The gallery has a hot desk/clear desk policy, but I have been assigned a specific desk so that I don’t have to bring out all of my equipment in the morning and put it away again at the end of every day.

My day is also scheduled around my medication times, and my colleagues and I shift tasks around based on my symptoms. Sometimes I have difficultly speaking due to jaw pain, so I switch to emails.

What is the reality like for disabled people working in the museum sector?

I think employment in general has many issues with regard to not being accessible to disabled people – and it comes from employers being afraid to offend or upset us.


The reality is many (if not all) of us are just like other applicants: talented, hard-working, dedicated and incredibly accomplished, but we are trapped in a body that has more limitations than most people have experienced.

The museum sector can be rigid in its thinking and behaviours, and we need to be given a chance to show how dynamic and engaging we are. There are risks in employing anyone, so why not take that same chance on us?

If a candidate applies for a role, they’ve already made the assessment that they can perform to a standard that they think you expect. If there are barriers, let all candidates know.

Some people have disabilities but don’t meet the government standards, others don’t consider themselves disabled or aren’t ready to admit it. And people who aren’t disabled may have struggles with stairs or prefer larger application forms.

What can managers and colleagues do that makes a difference?
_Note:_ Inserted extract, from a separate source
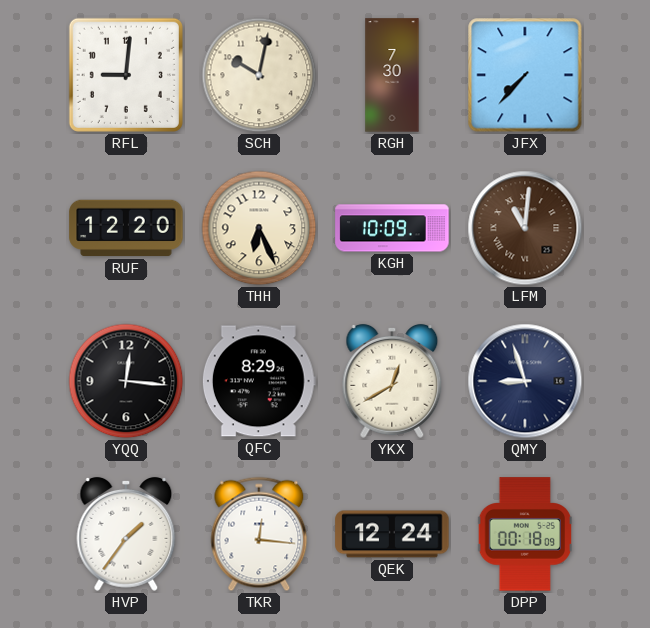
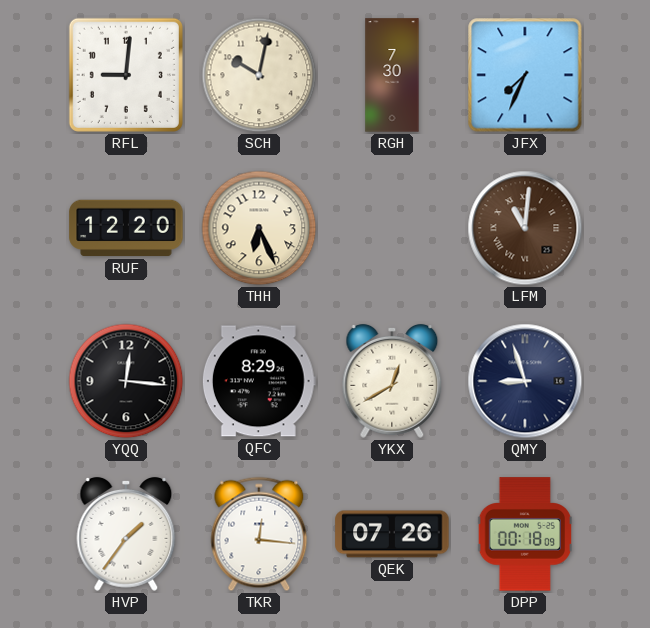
JFX: 7:37 -> 7:34
KGH: 10:09 -> none
QEK: 12:24 -> 07:26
Be aware of your own biases. We are so used to thinking of mobility disabilities in binaries – people who use wheelchairs versus non-disabled bodies – disability is a spectrum.

When I go shopping, I use a scooter or power chair; when I come to work, I use a walker; but when I’m at home, I use a walking stick. But no matter what I use, I’m still disabled.

Check out the social model of disability and try to use it. When you view disability as part of the human experience, you support those on their journey to fully engage with life.

Statistically, we are more likely to experience a physical or mental health issue, illness or disability than we are to become parents. Every company has a policy in place for parents, but very few have the tools in place to support their employee should they go through this.

You have to start somewhere, so start now. Believe the person. If they tell you that something is hard, then trust that it is hard for them. Don’t tell them that you don’t see it that way or that others can do it.

Ask them what they need to be able to do it. Better still, look at tasks that can be shared among the team. There is one physical task in my team that I cannot perform, so I organise it – plus make the coffee for my colleagues when they complete it.

Disabilities are not nine to five. I am not salsa dancing at 5.01pm, nor are my taxis luxuries. I wake up at 5am in pain, do my physiotherapy, take drugs that would floor most people and drag myself to work.

I work in pain, smile and share my knowledge. I go home, in pain, and cuddle my cats and play video games. I lie down at 10pm and cannot sleep because of the pain but I wake up the next day and do it all again.

But I wouldn’t not do it, because I truly love my work.

Colleagues, remember, the person next to you is a person. My team knows who I am. I laugh too loudly, I know every inch of the building, love scary movies and have fibromyalgia. It’s as much a part of me as my red hair and love of leopard print.

They grab me a hot-water bottle when I need one and make me laugh all the time – and I wouldn’t want to do this without them.